En un país agobiado por una altísima inflación, por falta de gasoil para las actividades productivas, por un dólar paralelo o libre que se dispara y ya cotiza a 240 pesos por unidad, cuando el riesgo país alcanza valores récord en los últimos dos años, por cortes de ruta de camioneros que ya ha producido un muerto, por marchas diarias de las organizaciones sociales reclamando aumento en sus planes, cuando se transita un primer día de cepo casi total a las importaciones y se teme faltantes de productos, el presidente cancela su agenda, no asiste a la reunión de gabinete y vuela a Jujuy para visitar en su lecho de enferma a Milagro Sala, la líder de Tupac Amaru, que mantuvo en vilo a su provincia, Jujuy, durante una década y media.
Alberto, sobreactuando miserablemente, busca congraciarse con Cristina y con los dirigentes cercanos a ella. No le importa ofender al pueblo jujeño, ni fastidiar a gran parte del país, que bien sabe lo que es y significó Milagro Sala para los jujeños. Haciendo lo que cree “buena letra” espera, en patética soledad, al menos un gesto de su mentora y Jefa política, la vicepresidenta, quien no necesita hablar para hacerse oír.
Para aquellos que no tienen bien en claro lo que es y representa la multiprocesada y condenada Milagro Sala, les refresco fugazmente la memoria.

Es una militante social jujeña que forjó un Estado paralelo al que establece la Constitución Nacional y la de la Provincia norteña. Durante mucho tiempo los gobernadores jujeños debieron soportar los desplantes y la expansión de Milagro Sala y su organización Tupac Amarú, que disponía de enormes recursos, planes sociales y de vivienda y una infinidad de prebendas que directamente le enviaba el gobierno de Cristina Kirchner, obviando todos los mecanismos de control sobre la correcta utilización de los dineros públicos.
De esta manera se convirtió en el árbitro de lo que se podía y no se podía hacer en Jujuy. Estableció un severo régimen de premios y castigos para sus seguidores, estableció “sucursales” de su organización en provincias vecinas y supuestamente participó en hechos y acciones criminales. Fue reiteradamente acusada por uno de sus socios iníciales, el dirigente municipal Carlos, “el Perro”, Santillán, de delitos graves, pero, contando con el amplio apoyo del kirchnerismo, la justicia local y federal poco hicieron para controlar a Milagro y sus huestes. Uno de los referentes más importantes del Justicialismo, el gobernador de Salta Juan Manuel Urtubey, también señaló negativamente a la prensa sobre la dirigente social, explicando que era inadmisible que conformara un Estado paralelo al formal.

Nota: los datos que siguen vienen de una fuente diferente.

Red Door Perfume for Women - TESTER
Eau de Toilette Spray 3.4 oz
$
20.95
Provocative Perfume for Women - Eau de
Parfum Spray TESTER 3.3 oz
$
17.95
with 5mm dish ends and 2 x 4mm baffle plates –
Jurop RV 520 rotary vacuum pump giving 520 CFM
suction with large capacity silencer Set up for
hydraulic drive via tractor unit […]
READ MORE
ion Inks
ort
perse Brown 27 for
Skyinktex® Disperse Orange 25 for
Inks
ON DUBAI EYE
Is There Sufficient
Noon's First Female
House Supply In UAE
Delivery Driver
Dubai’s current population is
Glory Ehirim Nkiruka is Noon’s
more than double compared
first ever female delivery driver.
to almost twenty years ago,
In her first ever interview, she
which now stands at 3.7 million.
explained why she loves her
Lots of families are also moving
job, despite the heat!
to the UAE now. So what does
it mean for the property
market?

En Jujuy, el Presidente del Consejo Profesional de Ciencias Económicas, sostuvo que Sala manejaba millonarios subsidios del Gobierno Nacional al margen de los controles de la Auditoría General de la Nación. En 2014, el Auditor General, Leandro Despouy, denunció el uso arbitrario e indiscriminado de los fondos por parte de Tupac Amaru.

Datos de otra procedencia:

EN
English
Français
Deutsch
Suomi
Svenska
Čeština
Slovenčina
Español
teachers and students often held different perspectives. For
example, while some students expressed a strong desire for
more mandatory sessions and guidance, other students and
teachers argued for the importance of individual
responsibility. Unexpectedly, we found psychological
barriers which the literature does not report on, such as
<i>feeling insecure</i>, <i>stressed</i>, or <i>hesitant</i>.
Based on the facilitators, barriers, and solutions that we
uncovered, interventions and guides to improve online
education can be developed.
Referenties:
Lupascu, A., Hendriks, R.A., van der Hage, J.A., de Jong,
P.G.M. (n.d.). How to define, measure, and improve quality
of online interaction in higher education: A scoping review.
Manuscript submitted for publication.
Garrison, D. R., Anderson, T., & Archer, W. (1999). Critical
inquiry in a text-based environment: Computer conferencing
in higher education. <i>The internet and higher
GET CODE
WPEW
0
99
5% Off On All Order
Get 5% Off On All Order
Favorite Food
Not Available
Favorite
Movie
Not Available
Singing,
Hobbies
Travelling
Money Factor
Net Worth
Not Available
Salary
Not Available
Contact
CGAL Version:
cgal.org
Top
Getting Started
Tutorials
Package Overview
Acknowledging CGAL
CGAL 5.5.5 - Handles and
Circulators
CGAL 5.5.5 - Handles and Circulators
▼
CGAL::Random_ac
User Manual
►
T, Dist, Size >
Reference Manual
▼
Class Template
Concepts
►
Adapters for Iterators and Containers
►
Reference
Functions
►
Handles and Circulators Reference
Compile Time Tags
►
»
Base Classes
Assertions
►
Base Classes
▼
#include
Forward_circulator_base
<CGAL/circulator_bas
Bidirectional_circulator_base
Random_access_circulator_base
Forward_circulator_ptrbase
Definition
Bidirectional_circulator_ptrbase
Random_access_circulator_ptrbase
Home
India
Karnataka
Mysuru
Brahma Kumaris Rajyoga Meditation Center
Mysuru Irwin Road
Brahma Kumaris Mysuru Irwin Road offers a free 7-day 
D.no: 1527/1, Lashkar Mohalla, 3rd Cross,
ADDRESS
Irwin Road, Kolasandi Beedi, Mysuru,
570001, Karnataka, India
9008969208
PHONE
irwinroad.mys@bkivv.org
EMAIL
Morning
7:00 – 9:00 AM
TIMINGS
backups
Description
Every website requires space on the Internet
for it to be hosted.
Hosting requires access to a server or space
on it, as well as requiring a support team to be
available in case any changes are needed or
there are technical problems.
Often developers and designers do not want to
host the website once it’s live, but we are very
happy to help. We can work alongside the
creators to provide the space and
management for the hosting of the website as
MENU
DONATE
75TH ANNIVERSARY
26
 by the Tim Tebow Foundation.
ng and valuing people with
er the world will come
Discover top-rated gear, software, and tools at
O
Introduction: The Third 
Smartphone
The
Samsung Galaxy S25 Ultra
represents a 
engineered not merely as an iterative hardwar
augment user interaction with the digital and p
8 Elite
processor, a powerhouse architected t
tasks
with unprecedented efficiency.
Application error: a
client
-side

Milagro Sala fue condenada en algunas causas y absuelta en otras, y está bajo arresto domiciliario, hasta este episodio médico que la llevó a estar internada bajo custodia, en la Clínica Los Lapachos.

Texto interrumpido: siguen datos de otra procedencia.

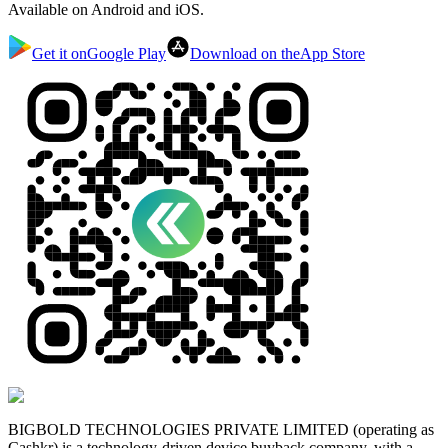
Available on Android and iOS.
Get it on
Google Play
Download on the
App Store
BIGBOLD TECHNOLOGIES PRIVATE LIMITED (operating as
Cashkr) is a technology-driven device buyback company, with a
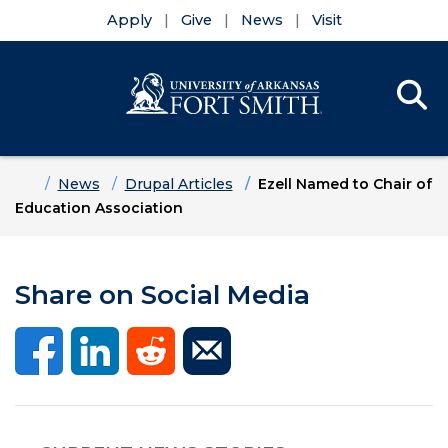
Apply
Give
News
Visit
Se
Menu
Skip to main content
Skip to main navigation
Skip to footer content
Home
News
Drupal Articles
Ezell Named to Chair of
Education Association
Share on Social Media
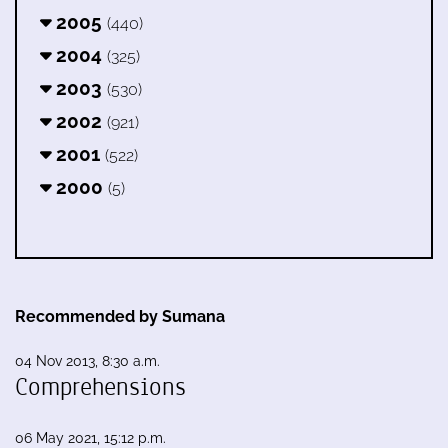
2005
(440)
2004
(325)
2003
(530)
2002
(921)
2001
(522)
2000
(5)
Recommended by Sumana
04 Nov 2013, 8:30 a.m.
Comprehensions
06 May 2021, 15:12 p.m.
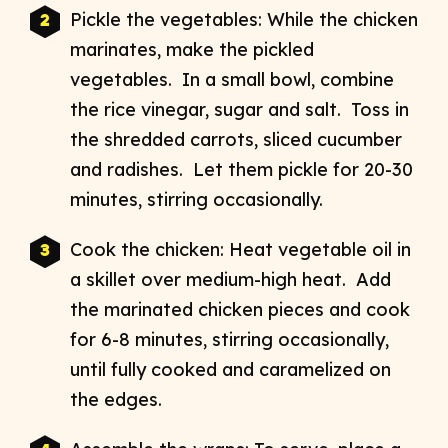
Pickle the vegetables: While the chicken
marinates, make the pickled
vegetables. In a small bowl, combine
the rice vinegar, sugar and salt. Toss in
the shredded carrots, sliced cucumber
and radishes. Let them pickle for 20-30
minutes, stirring occasionally.
Cook the chicken: Heat vegetable oil in
a skillet over medium-high heat. Add
the marinated chicken pieces and cook
for 6-8 minutes, stirring occasionally,
until fully cooked and caramelized on
the edges.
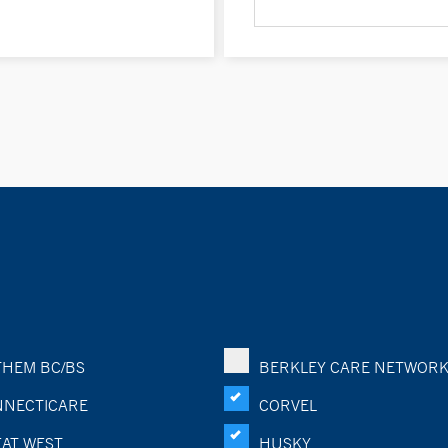
HEM BC/BS
BERKLEY CARE NETWOR
NECTICARE
CORVEL
AT WEST
HUSKY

Hay quienes sostienen que Milagro no es una detenida común, sino una presa política; nada más falso, ha infringido reiteradamente la ley cometiendo varios delitos, entre ellos el de asociación ilícita por el desvío de $60 millones destinados a cooperativas para construir viviendas. Milagro ha ganado un espacio entre los criminales más célebres del país, a pesar de que ciertas organizaciones de conocida coloratura política se movilicen para solicitar su liberación. También están los que le piden a Alberto la indulte, pero la Sala fue condenada por la justicia provincial jujeña y solo el gobernador Gerardo Morales puede indultarla y ya ha manifestado taxativamente que no va a hacerlo.
Es de destacar que ayer, durante la visita presidencial, en un acto que calificamos al menos de irresponsable, se movilizaron las víctimas de Milagro Sala nucleadas en la Fundación “Jujuy con Paz y Esperanza”. Fueron hasta la puerta del sanatorio para expresar su enojo, allí aseguraron que la visita de Alberto Fernández “a la criminal condenada” muestra un “total desprecio e indiferencia” por quienes sufrieron “las conductas criminales de la mencionada delincuente y su organización” Tupac Amaru.